It says a lot about the current state of children’s/tweens’ entertainment that the most unwatchable thing in the new Michael Haneke film, Happy End, is not a daughter poisoning her mother or an old man asking a group of strangers to push him into traffic, but a Youtube vlog. Haneke shows us a full clip of a French teenage Youtuber, ruthlessly refusing to cut away from the inanity, and in doing so crafts one of the most squirm-inducing scenes of the year. The now 75 year old master of punishing cinema shows no sign of being uncomfortable using the latest technological and cultural advances to render his audience a panicky mess.

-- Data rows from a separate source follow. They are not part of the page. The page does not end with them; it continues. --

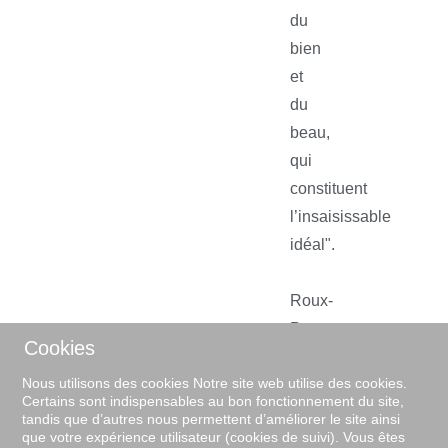
du
bien
et
du
beau,
qui
constituent
l’insaisissable
idéal".
Roux-
Parassac.
Cookies
Nous utilisons des cookies Notre site web utilise des cookies.
Certains sont indispensables au bon fonctionnement du site,
tandis que d’autres nous permettent d’améliorer le site ainsi
que votre expérience utilisateur (cookies de suivi). Vous êtes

Acting as a semi-sequel to Haneke’s 2012 masterpiece Amour, Happy End takes aim at the upper-class Laurent family, headed by the suicidal elderly patriarch Georges (Jean-Louis Trintignant) and his highly competent daughter Anne (Isabelle Huppert). Their family business is facing legal troubles thanks to the drunken negligence of Anne’s idiot son Pierre (Franz Rogowski), but this is kept in the background, as is Anne’s engagement to British lawyer Lawrence (Toby Jones), who is helping broker a major loan for the Laurent company. Front and centre is unnerving 13 year old Eve (Fantine Harduin) and her subtle dismantling of her estranged dad Thomas’s (Mathieu Kassovitz) life after her mother falls into a pill-induced coma.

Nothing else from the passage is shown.